◆ **Task goal**:
Please return, word for word, the line containing "septembre 2015" and each line after it through the end of the data below, and nothing else.

╭─ Listed entries

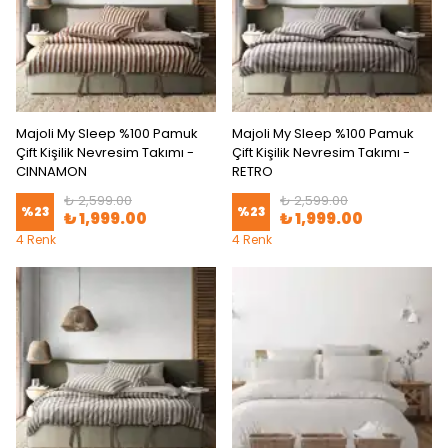
Majoli My Sleep %100 Pamuk
Majoli My Sleep %100 Pamuk
Çift Kişilik Nevresim Takımı -
Çift Kişilik Nevresim Takımı -
CINNAMON
RETRO
₺ 2,599.00
₺ 2,599.00
%
23
%
23
₺ 1,999.00
₺ 1,999.00
4 Renk
4 Renk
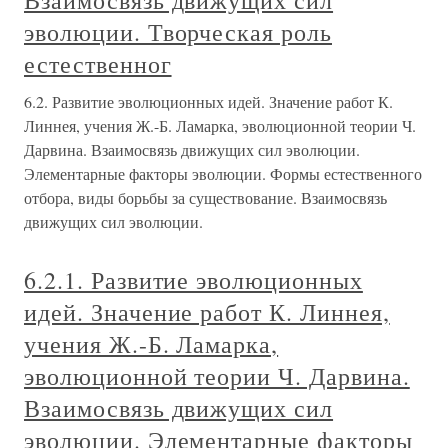
Взаимосвязь движущих сил
эволюции. Творческая роль
естественног
6.2. Развитие эволюционных идей. Значение работ К.
Линнея, учения Ж.-Б. Ламарка, эволюционной теории Ч.
Дарвина. Взаимосвязь движущих сил эволюции.
Элементарные факторы эволюции. Формы естественного
отбора, виды борьбы за существование. Взаимосвязь
движущих сил эволюции.
6.2.1. Развитие эволюционных
идей. Значение работ К. Линнея,
учения Ж.-Б. Ламарка,
эволюционной теории Ч. Дарвина.
Взаимосвязь движущих сил
эволюции. Элементарные факторы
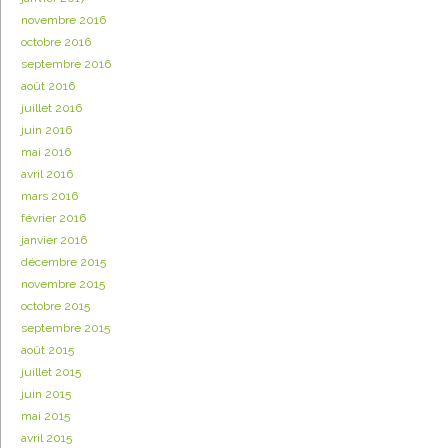
novembre 2016
octobre 2016
septembre 2016
août 2016
juillet 2016
juin 2016
mai 2016
avril 2016
mars 2016
février 2016
janvier 2016
décembre 2015
novembre 2015
octobre 2015
septembre 2015
août 2015
juillet 2015
juin 2015
mai 2015
avril 2015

╰─

◆ **Result for this task**:
septembre 2015
août 2015
juillet 2015
juin 2015
mai 2015
avril 2015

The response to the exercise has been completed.